None of us ladies are as they may vary our templates, but we’re all vicious and smart in different ways with powers that the males don’t have. She’s going to tear him a new one.
The flash of one of her knives draws my attention as she drops Heather in an ungainly heap.
Hoisting Chance off the ground until his face is an inch from hers, she holds the point of the stiletto to the tip of his nose.
“If you think you can take me, step on up. Otherwise, knock off the testosterone.”
Chance is still smirking until Buzz crawls over her shoulder and clicks his mandibles, making a hissing sound that is downright terrifying. I don’t know what the hell Mercury cross-bred that spider with, but it’s the size of a purse dog and whatever it’s getting ready to do, I don’t want to see.
He pales, and Sandrine smirks this time, tossing him aside as if he weighs the same as a feather. “I thought not.”
“Look, you two. We’re busy setting up for tomorrow. That’s enough of this nonsense. Go in through the backdoor with your stuff and find your room. There’s a dry erase board on every door for people to label who is where, so we don’t have any mix-ups unless they’re intentional.”
Heather nods, grabbing her bag, and Chance does the same. They walk across the patio, muttering to one another.
“Hey!” Sandrine shouts, watching them like a hawk. “No pranks! Until the party starts, no messing with anything that will screw up all our hard work, you ninnies!”
When they are out of sight, I turn to her. “That spot’s covered for alarms, but the traps aren’t tight enough. They got too far in before we heard.”

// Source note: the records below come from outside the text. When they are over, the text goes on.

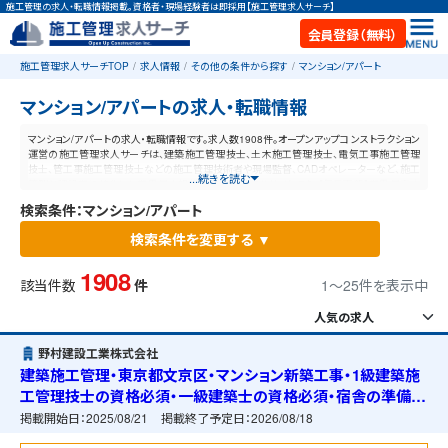
施工管理の求人・転職情報掲載。資格者・現場経験者は即採用【施工管理求人サーチ】
会員登録（無料）
施工管理求人サーチTOP
求人情報
その他の条件から探す
マンション/アパート
マンション/アパートの求人・転職情報
マンション/アパートの求人・転職情報です。求人数1908件。オープンアップコンストラクション
運営の施工管理求人サーチは、建築施工管理技士、土木施工管理技士、電気工事施工管理
技士、管工事施工管理技士などの施工管理技術者や現場監督、CADオペレーターなど、施工
...続きを読む
管理と建設業に特化した業界最大規模の求人ポータルサイトです。【毎日更新】業界最高水
準の給与体系！あなたの資格や経験が活かせる仕事が見つかります。
検索条件：マンション/アパート
検索条件を変更する ▼
1908
該当件数
件
1〜25件を表示中
野村建設工業株式会社
建築施工管理・東京都文京区・マンション新築工事・1級建築施
工管理技士の資格必須・一級建築士の資格必須・宿舎の準備可
能
掲載開始日：
2025/08/21
掲載終了予定日：
2026/08/18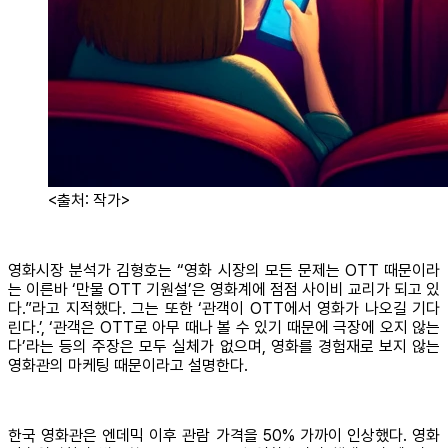
<출처: 작가>
영화시장 분석가 김형호는 “영화 시장의 모든 문제는 OTT 때문이라
는 이른바 ‘만물 OTT 기원설’은 영화계에 점점 사이비 교리가 되고 있
다.”라고 지적했다. 그는 또한 ‘관객이 OTT에서 영화가 나오길 기다
린다.’, ‘관객은 OTT로 아무 때나 볼 수 있기 때문에 극장에 오지 않는
다’라는 등의 주장은 모두 실체가 없으며, 영화를 경험재로 보지 않는
영화관의 마케팅 때문이라고 설명한다.
한국 영화관은 엔데믹 이후 관람 가격을 50% 가까이 인상했다. 영화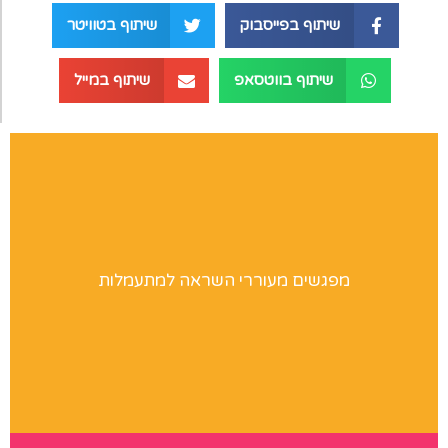
שיתוף בפייסבוק
שיתוף בטוויטר
שיתוף בווטסאפ
שיתוף במייל
הרצאות
מפגשים מעוררי השראה למתעמלות
מחפשים רעיונות לפעילות במחנות אימונים, בקייטנות, בקורסי
מדריכים ובפעילויות שונות? לחצו לפרטים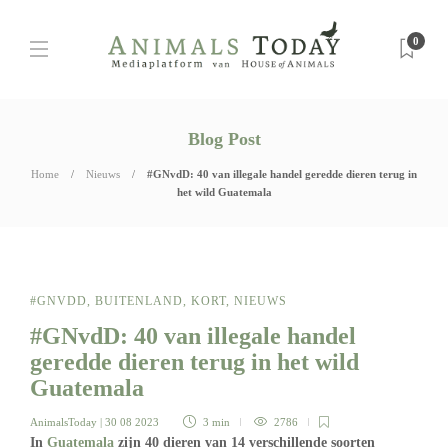
0
Blog Post
Home
Nieuws
#GNvdD: 40 van illegale handel geredde dieren terug in
het wild Guatemala
#GNVDD
,
BUITENLAND
,
KORT
,
NIEUWS
#GNvdD: 40 van illegale handel
geredde dieren terug in het wild
Guatemala
AnimalsToday
| 30 08 2023
3 min
2786
In
Guatemala
zijn 40 dieren van 14 verschillende soorten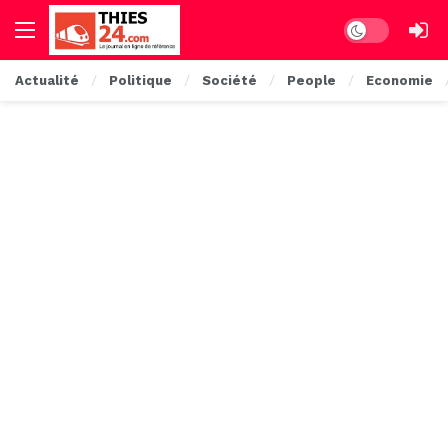
Dark mode
Actualité
Politique
Société
People
Economie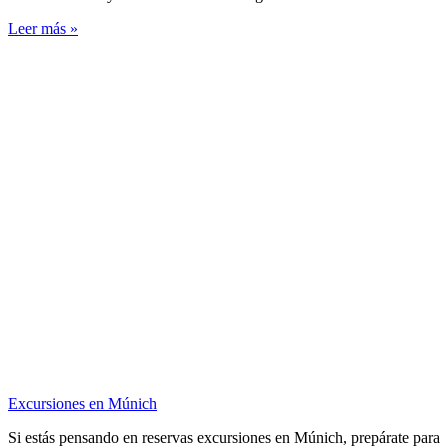
Leer más »
Excursiones en Múnich
Si estás pensando en reservas excursiones en Múnich, prepárate para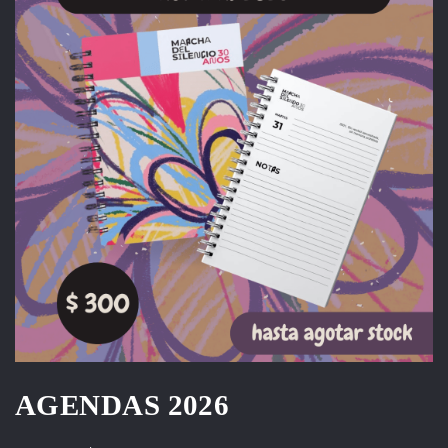
AGENDAS 2026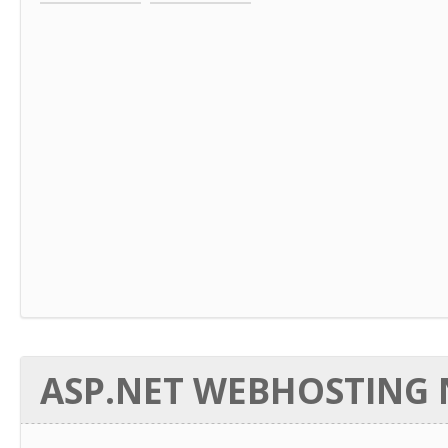
ASP.NET WEBHOSTING N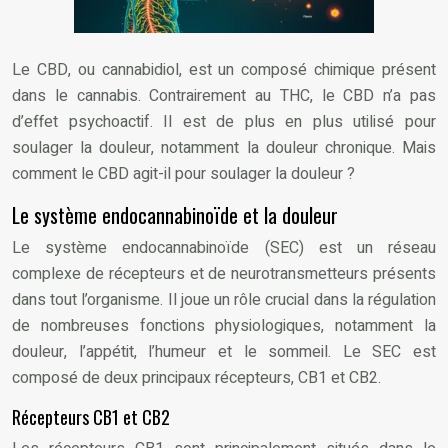
Le CBD, ou cannabidiol, est un composé chimique présent
dans le cannabis. Contrairement au THC, le CBD n’a pas
d’effet psychoactif. Il est de plus en plus utilisé pour
soulager la douleur, notamment la douleur chronique. Mais
comment le CBD agit-il pour soulager la douleur ?
Le système endocannabinoïde et la douleur
Le système endocannabinoïde (SEC) est un réseau
complexe de récepteurs et de neurotransmetteurs présents
dans tout l’organisme. Il joue un rôle crucial dans la régulation
de nombreuses fonctions physiologiques, notamment la
douleur, l’appétit, l’humeur et le sommeil. Le SEC est
composé de deux principaux récepteurs, CB1 et CB2.
Récepteurs CB1 et CB2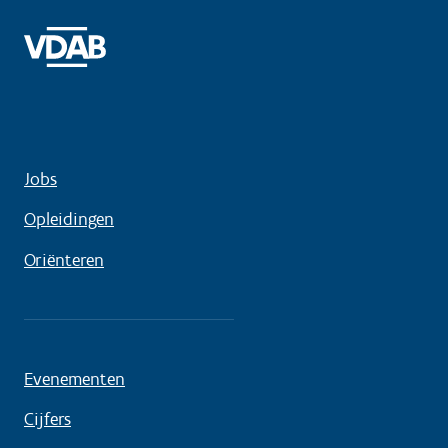
Jobs
Opleidingen
Oriënteren
Evenementen
Cijfers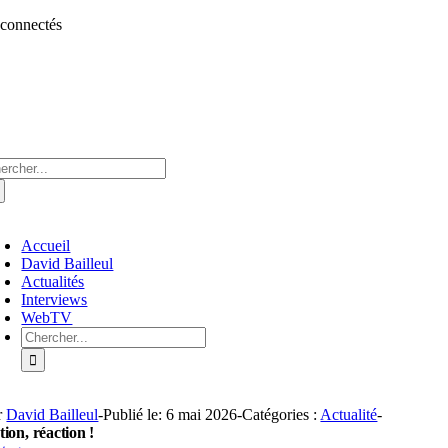
Aller
 connectés
au
contenu
chercher:
oggle
avigation
Accueil
David Bailleul
Actualités
Interviews
WebTV
Rechercher:
r
David Bailleul
-
Publié le: 6 mai 2026
-
Catégories :
Actualité
-
tion, réaction !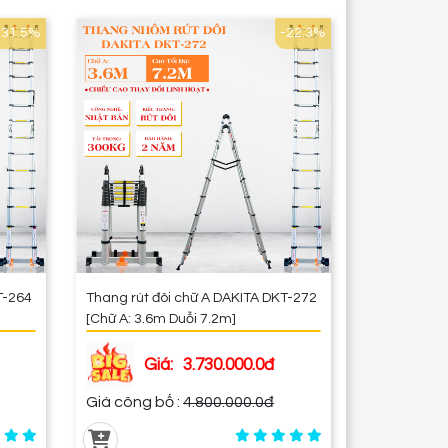
-31.5%
-22.3%
T-264
Thang rút đôi chữ A DAKITA DKT-272
[Chữ A: 3.6m Duỗi 7.2m]
Giá:
3.730.000.0đ
Giá công bố :
4.800.000.0đ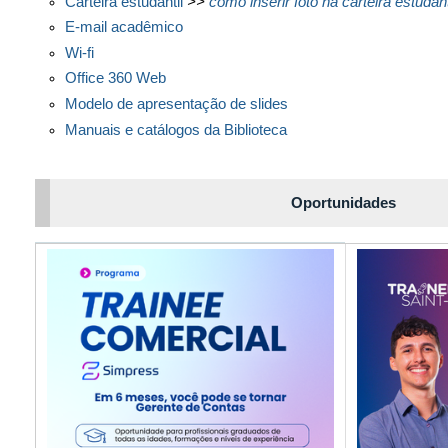
Carteira estudantil
>>
como inserir foto na carteira estudant
E-mail acadêmico
Wi-fi
Office 360 Web
Modelo de apresentação de slides
Manuais e catálogos da Biblioteca
Oportunidades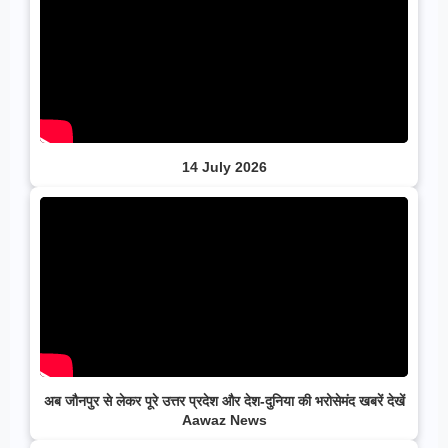
14 July 2026
अब जौनपुर से लेकर पूरे उत्तर प्रदेश और देश-दुनिया की भरोसेमंद खबरें देखें
Aawaz News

“Right,” she says, looking at the area. “Once I’m free, Siren and I will walk the entire perimeter and think about it from a new angle.”

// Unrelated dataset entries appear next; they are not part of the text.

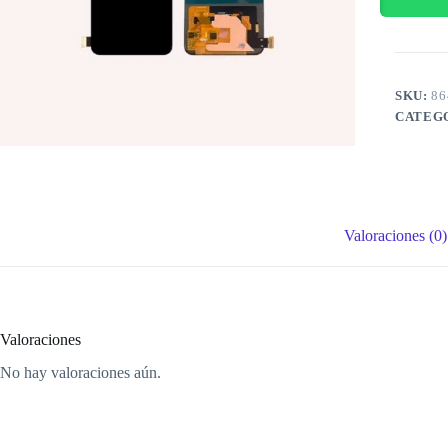
SKU:
86
CATEG
Valoraciones (0)
Valoraciones
No hay valoraciones aún.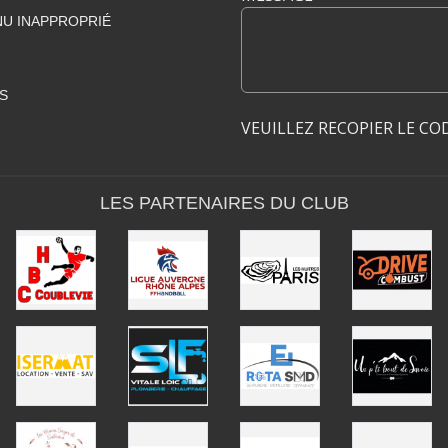
U INAPPROPRIÉ
S
VEUILLEZ RECOPIER LE CO
LES PARTENAIRES DU CLUB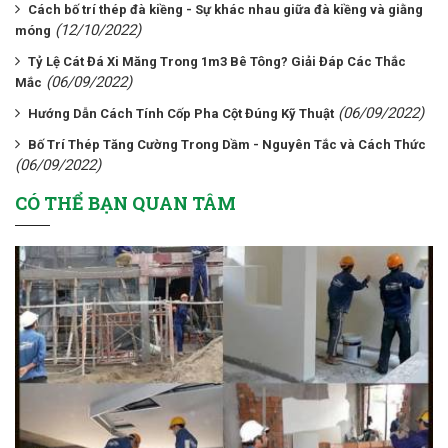
Cách bố trí thép đà kiềng - Sự khác nhau giữa đà kiềng và giằng
(12/10/2022)
móng
Tỷ Lệ Cát Đá Xi Măng Trong 1m3 Bê Tông? Giải Đáp Các Thắc
(06/09/2022)
Mắc
(06/09/2022)
Hướng Dẫn Cách Tính Cốp Pha Cột Đúng Kỹ Thuật
Bố Trí Thép Tăng Cường Trong Dầm - Nguyên Tắc và Cách Thức
(06/09/2022)
CÓ THỂ BẠN QUAN TÂM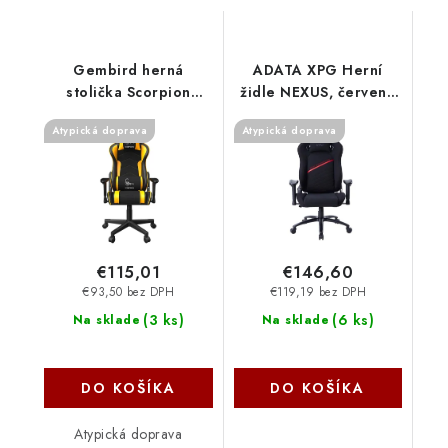
Gembird herná
ADATA XPG Herní
stolička Scorpion
židle NEXUS, červená
čierna/žltá GC-
NEXUS-RDCWW
Atypická doprava
Atypická doprava
SCORPION-05X
€115,01
€146,60
€93,50 bez DPH
€119,19 bez DPH
(
3 ks
)
(
6 ks
)
Na sklade
Na sklade
DO KOŠÍKA
DO KOŠÍKA
Atypická doprava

“Excellent. I’ll have the boys monitor their buddies up there.
Chance is cocky enough to have ignored your warning.
You might have shown him he underestimated you, but like as not, he’ll keep testing us.
They all think that because they helped Vic create us, we’re their younger, less capable siblings.
Let’s dispel that notion. I’m over it like gaucho pants. ”
She chuckles and shakes her head, walking towards the house. Buzz crawls back into his hidey-hole as they move, and I sigh.
Without me, this place would be a damned zoo.